The basic UI could be similar to a search engine, yet with a transparent foundation that could also be perused in a different way.


I have been collecting personal sites for some time. Format JSON files. Links have tag 'personal'.

https://github.com/rumca-js/Internet-Places-Database


Could work. We have databases behind PiHole, could have something similar to filter search results.


Honestly, bravo at BBC for whoever green-lighted this story. It puts the finger right on where it hurts for small publishers and illustrates Googles new way of thinking.

I am sad but also frightened for small creators and those who simply share interesting information once in a while. Google is bulldozing these people away from anywhere near the AI answers or the ten blue links below it.

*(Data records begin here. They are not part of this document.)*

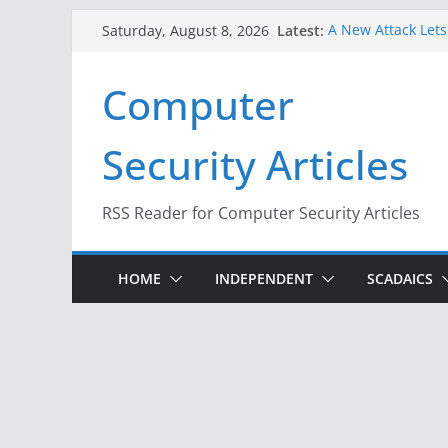
Skip
Latest:
A New Attack Lets
Saturday, August 8, 2026
to
Codes From Andr
Hackers Dox ICE, D
content
Computer
Why the F5 Hack C
Thousands of Ne
One Republican N
Security Articles
Infrastructure
When Face Recogni
RSS Reader for Computer Security Articles
HOME
INDEPENDENT
SCADAICS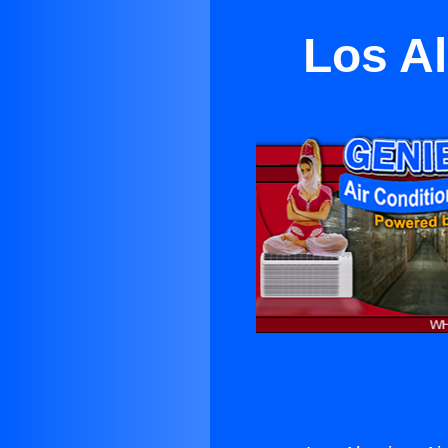
Los Al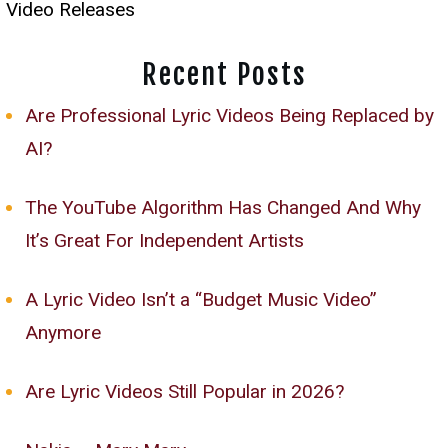
Video Releases
Recent Posts
Are Professional Lyric Videos Being Replaced by
AI?
The YouTube Algorithm Has Changed And Why
It’s Great For Independent Artists
A Lyric Video Isn’t a “Budget Music Video”
Anymore
Are Lyric Videos Still Popular in 2026?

The article didn’t mention it but people who got hit in September with the helpful update have still not recovered. Not a single site. This is the update that HouseFresh was hit with.

It’s insane.


Small content creators are always going to experience randomness and chaos 'in the current system', cause the Amount of Content far exceeds the amount of Attention available.

If the platforms were honest they would signal to everyone how large that gap is. And people would make a more informed call about whether to get into content creation.

Instead of doing that the platforms just puts the whole onus on content creator "quality" - hey man if you aren't up in the ranking its your fault, maybe you are a looser, go do something more outrageous, scream a little louder, repeat yourself 24x7, spam everyone. Or buy our ads. Its a nice scam cause you get even large corps and presidents shelling out billions on ads.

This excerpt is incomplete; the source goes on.